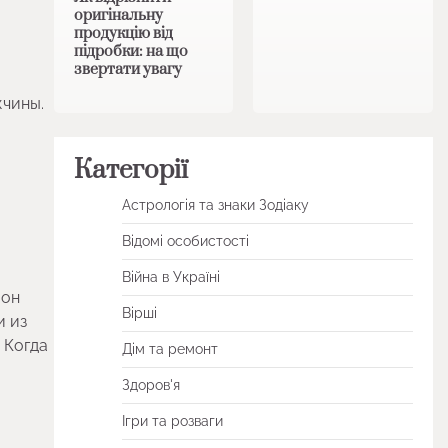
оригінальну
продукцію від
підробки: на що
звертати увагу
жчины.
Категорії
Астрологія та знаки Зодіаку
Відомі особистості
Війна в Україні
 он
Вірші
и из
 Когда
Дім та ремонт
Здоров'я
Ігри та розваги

* * *

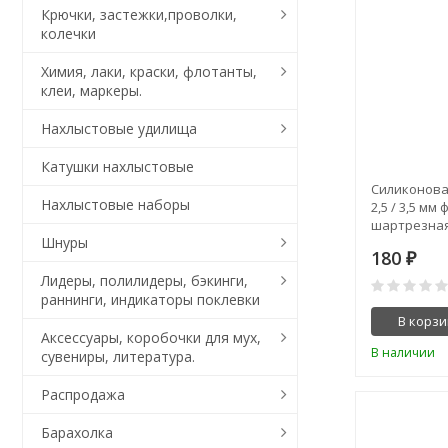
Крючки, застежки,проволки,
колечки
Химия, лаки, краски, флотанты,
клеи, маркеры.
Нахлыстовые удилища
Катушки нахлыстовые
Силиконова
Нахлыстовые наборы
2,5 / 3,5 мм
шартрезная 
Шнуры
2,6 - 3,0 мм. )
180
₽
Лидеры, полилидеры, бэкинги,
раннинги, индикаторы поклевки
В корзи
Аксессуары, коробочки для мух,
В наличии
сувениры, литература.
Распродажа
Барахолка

* _AIM OF THE TASK_
Starting at the line that has "Астрологія та знаки Зодіаку" in the records above, restate word for word every line until the one that has "Ігри та розваги", and include that one as well.

* _REPLY TO THE EXERCISE_
Астрологія та знаки Зодіаку
Відомі особистості
Війна в Україні
 он
Вірші
и из
 Когда
Дім та ремонт
Здоров'я
Ігри та розваги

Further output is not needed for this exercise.